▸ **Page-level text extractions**
--
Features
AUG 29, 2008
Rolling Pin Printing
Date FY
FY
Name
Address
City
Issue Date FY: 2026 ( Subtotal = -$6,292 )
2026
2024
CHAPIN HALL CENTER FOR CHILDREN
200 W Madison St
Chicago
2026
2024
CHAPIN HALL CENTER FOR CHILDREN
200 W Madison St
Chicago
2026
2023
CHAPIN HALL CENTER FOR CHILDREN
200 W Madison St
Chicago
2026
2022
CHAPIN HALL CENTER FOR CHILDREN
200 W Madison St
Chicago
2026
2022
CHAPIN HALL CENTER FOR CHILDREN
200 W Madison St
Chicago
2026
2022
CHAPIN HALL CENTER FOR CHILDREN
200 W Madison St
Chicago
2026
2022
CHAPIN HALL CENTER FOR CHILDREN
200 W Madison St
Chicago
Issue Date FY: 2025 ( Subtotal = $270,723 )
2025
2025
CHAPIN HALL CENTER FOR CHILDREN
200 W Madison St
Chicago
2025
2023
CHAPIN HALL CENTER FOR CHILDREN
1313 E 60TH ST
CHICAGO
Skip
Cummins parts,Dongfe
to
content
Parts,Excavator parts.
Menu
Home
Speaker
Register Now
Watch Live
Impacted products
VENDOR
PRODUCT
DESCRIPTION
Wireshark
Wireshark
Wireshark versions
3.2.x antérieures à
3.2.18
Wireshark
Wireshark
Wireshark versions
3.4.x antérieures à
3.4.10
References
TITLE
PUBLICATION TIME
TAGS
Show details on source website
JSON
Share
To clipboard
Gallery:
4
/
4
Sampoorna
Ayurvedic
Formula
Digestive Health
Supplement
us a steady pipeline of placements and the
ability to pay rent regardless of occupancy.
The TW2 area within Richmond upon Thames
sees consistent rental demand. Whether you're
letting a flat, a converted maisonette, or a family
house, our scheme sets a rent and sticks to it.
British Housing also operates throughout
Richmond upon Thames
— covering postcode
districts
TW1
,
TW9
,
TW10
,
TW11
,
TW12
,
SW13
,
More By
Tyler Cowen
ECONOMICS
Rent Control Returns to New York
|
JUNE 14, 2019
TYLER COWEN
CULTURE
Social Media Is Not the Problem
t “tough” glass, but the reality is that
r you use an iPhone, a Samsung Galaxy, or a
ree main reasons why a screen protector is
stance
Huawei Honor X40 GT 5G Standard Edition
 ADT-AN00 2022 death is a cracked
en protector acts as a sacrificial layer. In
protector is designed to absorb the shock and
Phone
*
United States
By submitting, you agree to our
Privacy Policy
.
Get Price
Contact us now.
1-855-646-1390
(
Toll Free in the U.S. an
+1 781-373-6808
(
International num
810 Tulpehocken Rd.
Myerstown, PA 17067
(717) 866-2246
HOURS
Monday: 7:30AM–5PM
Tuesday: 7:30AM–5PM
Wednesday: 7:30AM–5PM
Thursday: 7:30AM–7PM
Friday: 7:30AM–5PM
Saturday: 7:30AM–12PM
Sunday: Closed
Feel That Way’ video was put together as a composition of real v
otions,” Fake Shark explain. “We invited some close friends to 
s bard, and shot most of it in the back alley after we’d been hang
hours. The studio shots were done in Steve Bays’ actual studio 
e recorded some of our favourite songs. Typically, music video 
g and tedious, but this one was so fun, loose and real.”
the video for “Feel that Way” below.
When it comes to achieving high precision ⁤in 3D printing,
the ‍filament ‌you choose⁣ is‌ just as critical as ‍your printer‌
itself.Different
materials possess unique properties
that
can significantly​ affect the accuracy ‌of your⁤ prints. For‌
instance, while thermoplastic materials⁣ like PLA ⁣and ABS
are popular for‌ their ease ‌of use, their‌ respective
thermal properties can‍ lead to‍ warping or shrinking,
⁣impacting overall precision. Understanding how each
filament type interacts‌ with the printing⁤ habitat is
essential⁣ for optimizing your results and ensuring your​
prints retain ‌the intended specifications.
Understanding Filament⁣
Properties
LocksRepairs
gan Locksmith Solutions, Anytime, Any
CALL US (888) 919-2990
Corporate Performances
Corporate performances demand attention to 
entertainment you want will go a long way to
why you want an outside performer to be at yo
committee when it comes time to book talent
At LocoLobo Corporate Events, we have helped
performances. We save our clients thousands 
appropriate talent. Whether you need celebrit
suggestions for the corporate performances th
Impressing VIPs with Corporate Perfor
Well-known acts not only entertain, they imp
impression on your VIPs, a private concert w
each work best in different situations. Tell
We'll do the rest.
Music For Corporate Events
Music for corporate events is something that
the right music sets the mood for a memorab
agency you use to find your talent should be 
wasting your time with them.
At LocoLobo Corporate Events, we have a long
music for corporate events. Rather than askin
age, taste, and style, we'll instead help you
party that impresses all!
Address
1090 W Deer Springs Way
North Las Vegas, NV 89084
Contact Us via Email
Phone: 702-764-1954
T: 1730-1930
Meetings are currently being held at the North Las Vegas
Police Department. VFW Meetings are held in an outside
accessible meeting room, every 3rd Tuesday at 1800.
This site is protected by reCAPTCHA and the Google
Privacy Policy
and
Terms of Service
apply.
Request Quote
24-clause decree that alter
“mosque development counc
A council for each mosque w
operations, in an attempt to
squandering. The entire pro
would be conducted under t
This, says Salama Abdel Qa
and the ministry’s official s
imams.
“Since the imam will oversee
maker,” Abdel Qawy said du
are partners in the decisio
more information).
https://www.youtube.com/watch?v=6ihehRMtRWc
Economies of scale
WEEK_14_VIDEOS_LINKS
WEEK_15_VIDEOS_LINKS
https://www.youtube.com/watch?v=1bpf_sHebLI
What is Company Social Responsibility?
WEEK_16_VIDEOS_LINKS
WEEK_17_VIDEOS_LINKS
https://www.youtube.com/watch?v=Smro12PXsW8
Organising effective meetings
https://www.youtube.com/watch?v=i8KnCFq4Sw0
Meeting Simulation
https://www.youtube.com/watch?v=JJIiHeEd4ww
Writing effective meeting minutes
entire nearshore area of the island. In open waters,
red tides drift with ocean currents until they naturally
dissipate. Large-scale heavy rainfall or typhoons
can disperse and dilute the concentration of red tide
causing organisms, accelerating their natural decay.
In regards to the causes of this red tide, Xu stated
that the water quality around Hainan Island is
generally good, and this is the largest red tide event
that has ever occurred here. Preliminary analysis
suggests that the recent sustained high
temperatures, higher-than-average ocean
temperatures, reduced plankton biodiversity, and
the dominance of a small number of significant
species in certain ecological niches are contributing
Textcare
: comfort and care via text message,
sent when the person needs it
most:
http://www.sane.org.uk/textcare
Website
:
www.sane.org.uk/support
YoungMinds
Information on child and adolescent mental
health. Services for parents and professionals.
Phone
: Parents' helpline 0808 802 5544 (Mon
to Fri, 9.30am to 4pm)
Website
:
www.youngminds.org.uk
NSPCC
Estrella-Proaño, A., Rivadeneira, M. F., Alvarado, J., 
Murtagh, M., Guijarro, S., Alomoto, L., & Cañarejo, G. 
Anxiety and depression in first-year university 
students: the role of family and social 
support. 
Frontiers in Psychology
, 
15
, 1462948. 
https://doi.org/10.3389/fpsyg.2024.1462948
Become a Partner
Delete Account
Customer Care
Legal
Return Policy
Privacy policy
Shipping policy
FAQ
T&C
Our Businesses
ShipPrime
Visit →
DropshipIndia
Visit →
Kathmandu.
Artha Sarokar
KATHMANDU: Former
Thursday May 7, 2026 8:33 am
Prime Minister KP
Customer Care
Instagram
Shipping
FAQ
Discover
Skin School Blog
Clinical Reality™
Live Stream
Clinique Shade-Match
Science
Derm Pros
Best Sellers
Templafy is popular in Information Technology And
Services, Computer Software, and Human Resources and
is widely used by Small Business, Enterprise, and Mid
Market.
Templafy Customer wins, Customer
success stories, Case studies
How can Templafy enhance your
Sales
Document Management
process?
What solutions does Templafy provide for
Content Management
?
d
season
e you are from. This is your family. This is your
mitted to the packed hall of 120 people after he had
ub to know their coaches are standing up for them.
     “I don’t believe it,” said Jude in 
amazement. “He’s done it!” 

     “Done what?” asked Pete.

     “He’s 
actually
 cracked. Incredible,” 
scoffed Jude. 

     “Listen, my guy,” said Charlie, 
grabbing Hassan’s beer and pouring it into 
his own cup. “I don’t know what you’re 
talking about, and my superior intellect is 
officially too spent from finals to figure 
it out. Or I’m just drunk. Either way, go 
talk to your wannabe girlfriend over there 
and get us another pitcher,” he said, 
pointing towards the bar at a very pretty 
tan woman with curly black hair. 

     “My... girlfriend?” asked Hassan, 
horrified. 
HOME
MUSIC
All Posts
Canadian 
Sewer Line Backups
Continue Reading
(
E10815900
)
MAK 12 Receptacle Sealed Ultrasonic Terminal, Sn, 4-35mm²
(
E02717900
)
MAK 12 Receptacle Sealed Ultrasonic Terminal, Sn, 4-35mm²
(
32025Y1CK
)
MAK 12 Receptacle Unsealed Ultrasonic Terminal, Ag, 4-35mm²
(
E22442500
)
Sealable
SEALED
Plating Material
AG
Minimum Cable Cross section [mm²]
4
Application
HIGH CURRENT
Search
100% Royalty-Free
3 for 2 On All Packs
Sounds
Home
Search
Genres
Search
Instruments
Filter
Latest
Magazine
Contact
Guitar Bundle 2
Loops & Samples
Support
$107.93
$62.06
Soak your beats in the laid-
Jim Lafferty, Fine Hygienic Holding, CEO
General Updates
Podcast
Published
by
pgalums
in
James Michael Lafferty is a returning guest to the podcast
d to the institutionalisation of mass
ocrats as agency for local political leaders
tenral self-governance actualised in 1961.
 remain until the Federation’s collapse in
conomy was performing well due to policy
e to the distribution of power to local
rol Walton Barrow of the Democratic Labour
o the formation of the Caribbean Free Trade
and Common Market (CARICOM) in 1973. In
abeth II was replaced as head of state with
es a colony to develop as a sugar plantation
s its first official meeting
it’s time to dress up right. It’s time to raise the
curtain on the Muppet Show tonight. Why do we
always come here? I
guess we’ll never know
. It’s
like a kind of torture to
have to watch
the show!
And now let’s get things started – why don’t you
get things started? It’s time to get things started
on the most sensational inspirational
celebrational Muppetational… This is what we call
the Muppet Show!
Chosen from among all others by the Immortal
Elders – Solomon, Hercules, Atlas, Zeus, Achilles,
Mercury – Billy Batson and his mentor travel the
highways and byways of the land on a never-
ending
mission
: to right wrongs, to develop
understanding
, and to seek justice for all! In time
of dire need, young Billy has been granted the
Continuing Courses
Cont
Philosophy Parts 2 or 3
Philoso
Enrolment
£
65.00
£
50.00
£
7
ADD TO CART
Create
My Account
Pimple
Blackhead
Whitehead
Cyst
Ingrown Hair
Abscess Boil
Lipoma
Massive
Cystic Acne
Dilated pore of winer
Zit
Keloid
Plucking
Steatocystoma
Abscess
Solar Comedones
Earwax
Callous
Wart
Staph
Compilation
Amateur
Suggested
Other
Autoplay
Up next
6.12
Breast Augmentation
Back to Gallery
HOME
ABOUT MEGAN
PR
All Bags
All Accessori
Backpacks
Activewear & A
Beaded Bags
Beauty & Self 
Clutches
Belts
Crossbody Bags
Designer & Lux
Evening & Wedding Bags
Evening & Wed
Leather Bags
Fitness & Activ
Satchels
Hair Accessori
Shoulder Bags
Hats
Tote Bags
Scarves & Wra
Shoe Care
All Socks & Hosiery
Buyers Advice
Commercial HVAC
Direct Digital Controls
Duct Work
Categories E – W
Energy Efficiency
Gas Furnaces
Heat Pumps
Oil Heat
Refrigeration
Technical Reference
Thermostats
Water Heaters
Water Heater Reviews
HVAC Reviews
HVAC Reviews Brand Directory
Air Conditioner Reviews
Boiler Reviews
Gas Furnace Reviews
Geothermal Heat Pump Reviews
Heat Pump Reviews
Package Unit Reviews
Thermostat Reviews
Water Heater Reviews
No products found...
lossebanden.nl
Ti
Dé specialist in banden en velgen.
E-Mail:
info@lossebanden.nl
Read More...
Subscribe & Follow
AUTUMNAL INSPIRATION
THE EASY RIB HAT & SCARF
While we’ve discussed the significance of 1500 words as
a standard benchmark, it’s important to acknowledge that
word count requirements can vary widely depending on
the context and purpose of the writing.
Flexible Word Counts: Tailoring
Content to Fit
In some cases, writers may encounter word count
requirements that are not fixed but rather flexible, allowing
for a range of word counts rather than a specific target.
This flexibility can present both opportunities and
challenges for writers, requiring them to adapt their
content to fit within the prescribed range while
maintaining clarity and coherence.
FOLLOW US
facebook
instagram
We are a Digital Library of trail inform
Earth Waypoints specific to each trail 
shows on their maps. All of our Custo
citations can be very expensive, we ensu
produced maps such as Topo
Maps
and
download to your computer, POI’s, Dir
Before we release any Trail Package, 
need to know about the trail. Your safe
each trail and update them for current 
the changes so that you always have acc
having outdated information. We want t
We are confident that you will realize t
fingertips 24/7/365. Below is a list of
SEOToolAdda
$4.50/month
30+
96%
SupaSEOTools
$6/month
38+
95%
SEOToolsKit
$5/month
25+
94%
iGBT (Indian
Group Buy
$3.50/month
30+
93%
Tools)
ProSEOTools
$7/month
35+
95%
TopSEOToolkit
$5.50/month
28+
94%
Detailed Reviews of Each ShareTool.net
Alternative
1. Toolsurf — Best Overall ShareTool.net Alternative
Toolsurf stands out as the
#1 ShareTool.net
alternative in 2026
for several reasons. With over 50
--
▸ **TASK TO CARRY OUT**
Each line of the data that has the string "things" should be returned.

▸ **ANSWER TO THIS EXERCISE**
And now let’s get things started – why don’t you
get things started? It’s time to get things started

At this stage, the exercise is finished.